We have a not-fixed-size on disk inode structure (for size reasons)
which we decode directly into the above in-memory structure when read.
So I don't think we're that far from what you expect. However, yes,
this could easily be explained better.

>
> > +struct cfs_dentry_s {
> > +       /* Index of struct cfs_inode_s */
>
> Not a useful (or correct!) comment :/

Its not really incorrect, but I agree its not neccessary a great
comment. At this specific offset in the inode section we can decode the
cfs_inode_s that this inode refers to, and his offset is also the inode
number of the inode.

> Also, the typical term for this on disk structure in a filesystem is
> a "dirent", and this is also what readdir() returns to userspace.
> dentry is typically used internally in the kernel to refer to the
> VFS cache layer objects, not the filesystem dirents the VFS layers
> look up to populate it's dentry cache.
>

Yeah, i'll rename it.

> > +       u64 inode_index;
> > +       u8 d_type;
> > +       u8 name_len;
> > +       u16 name_offset;
>
> What's this name_offset refer to?

Dirents are stored in chunks, each chunk < 4k. These chunks are a list
of these dirents, followed by the strings for the names, the
name_offset is the offset from the start of the chunk to the name.

> > +} __packed;
> > +
> > +struct cfs_dir_chunk_s {
> > +       u16 n_dentries;
> > +       u16 chunk_size;
> > +       u64 chunk_offset;
>
> What's this chunk offset refer to?
>

This is the offset in the "variable data" section of the image. This
section follows the packed inode data section. Again, better comments
needed.

> > +} __packed;
> > +
> > +struct cfs_dir_s {
> > +       u32 n_chunks;
> > +       struct cfs_dir_chunk_s chunks[];
> > +} __packed;
>
> So directory data is packed in discrete chunks? Given that this is a
> static directory format, and the size of the directory is known at
> image creation time, why does the storage need to be chunked?

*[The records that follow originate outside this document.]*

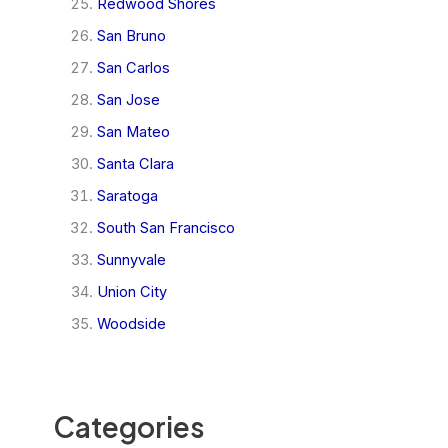
Redwood Shores
San Bruno
San Carlos
San Jose
San Mateo
Santa Clara
Saratoga
South San Francisco
Sunnyvale
Union City
Woodside
Categories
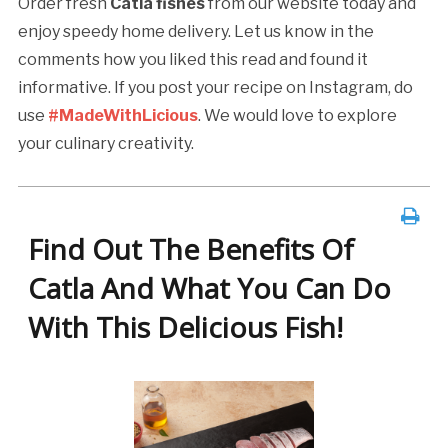
Order fresh
Catla fishes
from our website today and
enjoy speedy home delivery. Let us know in the
comments how you liked this read and found it
informative. If you post your recipe on Instagram, do
use
#MadeWithLicious
. We would love to explore
your culinary creativity.
Find Out The Benefits Of
Catla And What You Can Do
With This Delicious Fish!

We chunk the data such that each chunk fits inside a single page in the
image file. I did this to make accessing image data directly from the
page cache easier. We can just kmap_page_local() each chunk and treat
it as a non-split continuous dirent array, then move on to the next
chunk in the next page. If we had dirent data spanning multiple pages
then we would either need to map the pages consecutively (which seems
hard/costly) or have complex in-kernel code to handle the case where a
dirent straddles two pages.

> > +
> > +#define
> > cfs_dir_size(_n_chunks)                                            
> >     \
> > +       (sizeof(struct cfs_dir_s) + (_n_chunks) * sizeof(struct
> > cfs_dir_chunk_s))
>
> static inline, at least.
>
> Also, this appears to be the size of the encoded directory
> header, not the size of the directory itself. cfs_dir_header_size(),
> perhaps, to match the cfs_xattr_header_size() function that does the
> same thing?

Yeah, that makes sense.

--
=-=-=-=-=-=-=-=-=-=-=-=-=-=-=-=-=-=-=-=-=-=-=-=-=-=-=-=-=-=-=-=-=-=-=-
=-=-=
Alexander Larsson Red Hat,
Inc
alexl@xxxxxxxxxx alexander.larsson@xxxxxxxxx
He's a suicidal hunchbacked cyborg who knows the secret of the alien
invasion. She's a time-travelling out-of-work snake charmer with a song
in her heart and a spring in her step. They fight crime!